Your answer must be an exact transcription of every record.

[Dataset entries]
• • • •

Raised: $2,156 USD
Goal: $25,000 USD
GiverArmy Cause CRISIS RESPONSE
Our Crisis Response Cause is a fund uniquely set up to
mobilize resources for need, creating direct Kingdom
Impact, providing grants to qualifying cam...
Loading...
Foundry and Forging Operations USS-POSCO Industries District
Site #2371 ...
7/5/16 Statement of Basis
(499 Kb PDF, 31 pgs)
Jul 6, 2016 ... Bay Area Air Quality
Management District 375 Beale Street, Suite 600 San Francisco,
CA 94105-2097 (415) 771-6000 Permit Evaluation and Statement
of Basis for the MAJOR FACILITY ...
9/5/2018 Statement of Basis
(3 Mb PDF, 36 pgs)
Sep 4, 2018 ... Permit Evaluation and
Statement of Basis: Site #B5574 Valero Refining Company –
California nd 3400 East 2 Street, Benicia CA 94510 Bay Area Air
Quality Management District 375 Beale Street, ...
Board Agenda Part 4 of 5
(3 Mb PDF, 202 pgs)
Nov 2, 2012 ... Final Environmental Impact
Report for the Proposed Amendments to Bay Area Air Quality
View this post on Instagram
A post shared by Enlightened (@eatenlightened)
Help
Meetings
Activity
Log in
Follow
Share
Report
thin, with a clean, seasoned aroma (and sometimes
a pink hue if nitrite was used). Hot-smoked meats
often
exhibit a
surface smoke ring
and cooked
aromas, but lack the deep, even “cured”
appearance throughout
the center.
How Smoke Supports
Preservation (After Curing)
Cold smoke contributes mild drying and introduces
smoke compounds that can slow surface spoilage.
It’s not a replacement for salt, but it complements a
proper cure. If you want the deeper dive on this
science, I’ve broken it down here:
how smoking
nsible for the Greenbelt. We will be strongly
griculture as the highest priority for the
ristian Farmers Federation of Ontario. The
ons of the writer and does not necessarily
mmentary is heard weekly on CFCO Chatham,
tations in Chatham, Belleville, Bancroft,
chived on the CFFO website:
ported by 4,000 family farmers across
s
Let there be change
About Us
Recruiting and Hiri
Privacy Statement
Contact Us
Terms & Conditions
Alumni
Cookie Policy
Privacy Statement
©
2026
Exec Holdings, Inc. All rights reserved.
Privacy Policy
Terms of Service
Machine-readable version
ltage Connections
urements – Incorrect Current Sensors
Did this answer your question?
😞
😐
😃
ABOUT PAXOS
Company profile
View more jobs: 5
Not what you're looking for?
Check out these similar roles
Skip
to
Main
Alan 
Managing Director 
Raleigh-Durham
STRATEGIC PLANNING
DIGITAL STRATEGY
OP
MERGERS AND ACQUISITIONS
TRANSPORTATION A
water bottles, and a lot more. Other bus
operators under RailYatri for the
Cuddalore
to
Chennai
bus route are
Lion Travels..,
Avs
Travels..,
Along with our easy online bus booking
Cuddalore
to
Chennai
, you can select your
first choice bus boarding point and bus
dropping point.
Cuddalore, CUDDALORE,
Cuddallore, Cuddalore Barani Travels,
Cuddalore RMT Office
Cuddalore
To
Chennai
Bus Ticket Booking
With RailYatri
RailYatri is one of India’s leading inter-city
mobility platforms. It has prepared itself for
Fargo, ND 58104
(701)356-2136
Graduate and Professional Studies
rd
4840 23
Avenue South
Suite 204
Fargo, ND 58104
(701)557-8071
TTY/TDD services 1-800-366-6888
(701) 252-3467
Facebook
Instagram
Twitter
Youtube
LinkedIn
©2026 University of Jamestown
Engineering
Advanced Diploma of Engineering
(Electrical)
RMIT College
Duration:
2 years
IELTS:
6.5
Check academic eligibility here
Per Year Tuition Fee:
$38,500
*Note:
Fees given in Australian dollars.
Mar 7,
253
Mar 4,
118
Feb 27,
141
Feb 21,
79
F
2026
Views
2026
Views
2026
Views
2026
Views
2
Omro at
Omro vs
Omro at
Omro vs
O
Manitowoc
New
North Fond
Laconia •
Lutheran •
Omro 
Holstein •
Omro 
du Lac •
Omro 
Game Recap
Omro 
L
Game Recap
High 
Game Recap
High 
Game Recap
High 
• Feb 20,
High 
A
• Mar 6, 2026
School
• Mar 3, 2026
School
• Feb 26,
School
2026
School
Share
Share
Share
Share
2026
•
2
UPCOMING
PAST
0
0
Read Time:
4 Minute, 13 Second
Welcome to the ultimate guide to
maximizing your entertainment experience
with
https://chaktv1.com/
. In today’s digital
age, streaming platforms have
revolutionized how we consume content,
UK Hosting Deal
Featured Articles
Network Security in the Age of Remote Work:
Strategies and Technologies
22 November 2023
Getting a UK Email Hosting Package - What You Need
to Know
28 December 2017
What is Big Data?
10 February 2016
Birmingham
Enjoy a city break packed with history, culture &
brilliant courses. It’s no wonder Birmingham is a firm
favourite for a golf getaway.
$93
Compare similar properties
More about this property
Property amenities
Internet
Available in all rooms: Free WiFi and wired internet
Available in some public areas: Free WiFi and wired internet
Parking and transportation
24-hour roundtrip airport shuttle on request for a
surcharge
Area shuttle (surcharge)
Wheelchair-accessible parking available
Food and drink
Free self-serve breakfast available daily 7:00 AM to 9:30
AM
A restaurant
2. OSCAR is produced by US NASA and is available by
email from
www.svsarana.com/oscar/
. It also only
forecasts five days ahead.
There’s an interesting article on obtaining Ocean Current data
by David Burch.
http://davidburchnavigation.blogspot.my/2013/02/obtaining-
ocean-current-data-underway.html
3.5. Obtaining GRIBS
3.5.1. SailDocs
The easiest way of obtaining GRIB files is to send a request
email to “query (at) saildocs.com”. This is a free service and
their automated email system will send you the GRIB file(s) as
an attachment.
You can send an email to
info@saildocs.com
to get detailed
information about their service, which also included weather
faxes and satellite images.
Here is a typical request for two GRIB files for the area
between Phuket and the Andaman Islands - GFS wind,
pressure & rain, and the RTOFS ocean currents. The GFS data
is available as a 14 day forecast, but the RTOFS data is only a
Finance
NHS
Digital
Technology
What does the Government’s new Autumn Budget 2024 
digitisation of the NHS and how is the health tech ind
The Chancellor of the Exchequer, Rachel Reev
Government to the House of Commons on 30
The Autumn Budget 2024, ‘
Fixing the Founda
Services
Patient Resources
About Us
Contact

• • • •

Answer to this task
Raised: $2,156 USD
Goal: $25,000 USD
GiverArmy Cause CRISIS RESPONSE
Our Crisis Response Cause is a fund uniquely set up to
mobilize resources for need, creating direct Kingdom
Impact, providing grants to qualifying cam...
Loading...
Foundry and Forging Operations USS-POSCO Industries District
Site #2371 ...
7/5/16 Statement of Basis
(499 Kb PDF, 31 pgs)
Jul 6, 2016 ... Bay Area Air Quality
Management District 375 Beale Street, Suite 600 San Francisco,
CA 94105-2097 (415) 771-6000 Permit Evaluation and Statement
of Basis for the MAJOR FACILITY ...
9/5/2018 Statement of Basis
(3 Mb PDF, 36 pgs)
Sep 4, 2018 ... Permit Evaluation and
Statement of Basis: Site #B5574 Valero Refining Company –
California nd 3400 East 2 Street, Benicia CA 94510 Bay Area Air
Quality Management District 375 Beale Street, ...
Board Agenda Part 4 of 5
(3 Mb PDF, 202 pgs)
Nov 2, 2012 ... Final Environmental Impact
Report for the Proposed Amendments to Bay Area Air Quality
View this post on Instagram
A post shared by Enlightened (@eatenlightened)
Help
Meetings
Activity
Log in
Follow
Share
Report
thin, with a clean, seasoned aroma (and sometimes
a pink hue if nitrite was used). Hot-smoked meats
often
exhibit a
surface smoke ring
and cooked
aromas, but lack the deep, even “cured”
appearance throughout
the center.
How Smoke Supports
Preservation (After Curing)
Cold smoke contributes mild drying and introduces
smoke compounds that can slow surface spoilage.
It’s not a replacement for salt, but it complements a
proper cure. If you want the deeper dive on this
science, I’ve broken it down here:
how smoking
nsible for the Greenbelt. We will be strongly
griculture as the highest priority for the
ristian Farmers Federation of Ontario. The
ons of the writer and does not necessarily
mmentary is heard weekly on CFCO Chatham,
tations in Chatham, Belleville, Bancroft,
chived on the CFFO website:
ported by 4,000 family farmers across
s
Let there be change
About Us
Recruiting and Hiri
Privacy Statement
Contact Us
Terms & Conditions
Alumni
Cookie Policy
Privacy Statement
©
2026
Exec Holdings, Inc. All rights reserved.
Privacy Policy
Terms of Service
Machine-readable version
ltage Connections
urements – Incorrect Current Sensors
Did this answer your question?
😞
😐
😃
ABOUT PAXOS
Company profile
View more jobs: 5
Not what you're looking for?
Check out these similar roles
Skip
to
Main
Alan 
Managing Director 
Raleigh-Durham
STRATEGIC PLANNING
DIGITAL STRATEGY
OP
MERGERS AND ACQUISITIONS
TRANSPORTATION A
water bottles, and a lot more. Other bus
operators under RailYatri for the
Cuddalore
to
Chennai
bus route are
Lion Travels..,
Avs
Travels..,
Along with our easy online bus booking
Cuddalore
to
Chennai
, you can select your
first choice bus boarding point and bus
dropping point.
Cuddalore, CUDDALORE,
Cuddallore, Cuddalore Barani Travels,
Cuddalore RMT Office
Cuddalore
To
Chennai
Bus Ticket Booking
With RailYatri
RailYatri is one of India’s leading inter-city
mobility platforms. It has prepared itself for
Fargo, ND 58104
(701)356-2136
Graduate and Professional Studies
rd
4840 23
Avenue South
Suite 204
Fargo, ND 58104
(701)557-8071
TTY/TDD services 1-800-366-6888
(701) 252-3467
Facebook
Instagram
Twitter
Youtube
LinkedIn
©2026 University of Jamestown
Engineering
Advanced Diploma of Engineering
(Electrical)
RMIT College
Duration:
2 years
IELTS:
6.5
Check academic eligibility here
Per Year Tuition Fee:
$38,500
*Note:
Fees given in Australian dollars.
Mar 7,
253
Mar 4,
118
Feb 27,
141
Feb 21,
79
F
2026
Views
2026
Views
2026
Views
2026
Views
2
Omro at
Omro vs
Omro at
Omro vs
O
Manitowoc
New
North Fond
Laconia •
Lutheran •
Omro 
Holstein •
Omro 
du Lac •
Omro 
Game Recap
Omro 
L
Game Recap
High 
Game Recap
High 
Game Recap
High 
• Feb 20,
High 
A
• Mar 6, 2026
School
• Mar 3, 2026
School
• Feb 26,
School
2026
School
Share
Share
Share
Share
2026
•
2
UPCOMING
PAST
0
0
Read Time:
4 Minute, 13 Second
Welcome to the ultimate guide to
maximizing your entertainment experience
with
https://chaktv1.com/
. In today’s digital
age, streaming platforms have
revolutionized how we consume content,
UK Hosting Deal
Featured Articles
Network Security in the Age of Remote Work:
Strategies and Technologies
22 November 2023
Getting a UK Email Hosting Package - What You Need
to Know
28 December 2017
What is Big Data?
10 February 2016
Birmingham
Enjoy a city break packed with history, culture &
brilliant courses. It’s no wonder Birmingham is a firm
favourite for a golf getaway.
$93
Compare similar properties
More about this property
Property amenities
Internet
Available in all rooms: Free WiFi and wired internet
Available in some public areas: Free WiFi and wired internet
Parking and transportation
24-hour roundtrip airport shuttle on request for a
surcharge
Area shuttle (surcharge)
Wheelchair-accessible parking available
Food and drink
Free self-serve breakfast available daily 7:00 AM to 9:30
AM
A restaurant
2. OSCAR is produced by US NASA and is available by
email from
www.svsarana.com/oscar/
. It also only
forecasts five days ahead.
There’s an interesting article on obtaining Ocean Current data
by David Burch.
http://davidburchnavigation.blogspot.my/2013/02/obtaining-
ocean-current-data-underway.html
3.5. Obtaining GRIBS
3.5.1. SailDocs
The easiest way of obtaining GRIB files is to send a request
email to “query (at) saildocs.com”. This is a free service and
their automated email system will send you the GRIB file(s) as
an attachment.
You can send an email to
info@saildocs.com
to get detailed
information about their service, which also included weather
faxes and satellite images.
Here is a typical request for two GRIB files for the area
between Phuket and the Andaman Islands - GFS wind,
pressure & rain, and the RTOFS ocean currents. The GFS data
is available as a 14 day forecast, but the RTOFS data is only a
Finance
NHS
Digital
Technology
What does the Government’s new Autumn Budget 2024 
digitisation of the NHS and how is the health tech ind
The Chancellor of the Exchequer, Rachel Reev
Government to the House of Commons on 30
The Autumn Budget 2024, ‘
Fixing the Founda
Services
Patient Resources
About Us
Contact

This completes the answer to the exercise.